A Matter of Ponding Innovation
On a recent trip to Manhattan, my meetings ended early, and I headed over to MoMa. The photo above is my attempt to capture the sense of scale from Claude Monet’s “Water Lilies” painting. My photo is a fragment from one of the three large panels of the piece. The painting is so large that it has a gallery all to itself. Even for this boy from West Texas – that’s a BIG painting.
What a great example of “AMPLIUS!” Michelangelo wrote that one word across Raphael’s work… AMPLIUS” — make larger — Raphael’s work was too constrained — too confined — make it GREATER — LARGER! From the size of this Water Lilies piece, Monet seems to have heard Michelangelo too!
According to the plaque in the gallery, Monet’s aim was to supply “the illusion of an endless whole, water without horizon or bank.”

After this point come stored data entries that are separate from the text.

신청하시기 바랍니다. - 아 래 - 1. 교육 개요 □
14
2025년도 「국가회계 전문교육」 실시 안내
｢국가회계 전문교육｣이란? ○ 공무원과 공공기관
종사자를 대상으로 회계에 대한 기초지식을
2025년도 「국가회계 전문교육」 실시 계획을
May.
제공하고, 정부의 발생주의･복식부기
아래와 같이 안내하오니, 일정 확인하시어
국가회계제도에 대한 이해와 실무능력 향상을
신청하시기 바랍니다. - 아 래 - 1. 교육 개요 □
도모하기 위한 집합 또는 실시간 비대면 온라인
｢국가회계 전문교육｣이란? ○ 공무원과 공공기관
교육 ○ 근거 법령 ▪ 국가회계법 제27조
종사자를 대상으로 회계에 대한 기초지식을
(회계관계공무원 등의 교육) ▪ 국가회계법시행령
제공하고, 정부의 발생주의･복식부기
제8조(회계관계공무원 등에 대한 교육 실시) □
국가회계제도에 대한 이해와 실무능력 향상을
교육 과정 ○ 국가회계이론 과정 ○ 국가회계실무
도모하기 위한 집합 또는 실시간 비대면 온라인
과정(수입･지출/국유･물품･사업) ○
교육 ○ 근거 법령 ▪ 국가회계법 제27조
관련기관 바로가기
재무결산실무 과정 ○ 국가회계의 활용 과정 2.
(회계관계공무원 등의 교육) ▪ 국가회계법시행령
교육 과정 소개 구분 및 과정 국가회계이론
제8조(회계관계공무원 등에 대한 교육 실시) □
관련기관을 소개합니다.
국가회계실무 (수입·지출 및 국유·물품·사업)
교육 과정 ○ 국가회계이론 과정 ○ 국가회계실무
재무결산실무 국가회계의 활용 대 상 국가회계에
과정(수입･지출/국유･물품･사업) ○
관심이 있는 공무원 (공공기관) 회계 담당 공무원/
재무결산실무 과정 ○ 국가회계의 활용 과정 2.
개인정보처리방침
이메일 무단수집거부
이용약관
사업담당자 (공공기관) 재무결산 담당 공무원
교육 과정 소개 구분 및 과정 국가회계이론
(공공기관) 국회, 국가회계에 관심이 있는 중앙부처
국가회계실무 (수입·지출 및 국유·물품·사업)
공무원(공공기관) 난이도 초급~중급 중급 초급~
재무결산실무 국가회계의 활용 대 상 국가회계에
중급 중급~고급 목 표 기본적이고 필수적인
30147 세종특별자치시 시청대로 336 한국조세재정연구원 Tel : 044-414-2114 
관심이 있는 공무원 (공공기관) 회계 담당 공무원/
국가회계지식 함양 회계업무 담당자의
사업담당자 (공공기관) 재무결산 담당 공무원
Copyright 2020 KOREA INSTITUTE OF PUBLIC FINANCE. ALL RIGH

Standing there sharing the room with at least 75 feet of color filled canvas, I began to wonder:
“How did he manage to create something so big and so wonderful?”
He needed a lot of canvas. He needed a lot of paint. He needed a space to put all that paint on all that canvas!
Most of all — he needed a pond full of water lilies to inspire him.
Lastly, he needed to be himself – that man who helps the rest of us see, “the endless whole – water without horizon or bank” in the lilies in the ponds outside our own studios.
I think there is a lesson in there for each of us.
- Gather your materials.
- Make some space to bring it all together.
- Draw deeply from the lilies and the ponds — from all that inspires you.
- Explore to find that endless whole — seek out your own place without horizon or bank.
That’s usually where the best ideas are hiding anyway… just waiting to be found… and make their way into your studio.
There’s more lilies and lots more pond on the way — be sure to let me know what inspires you.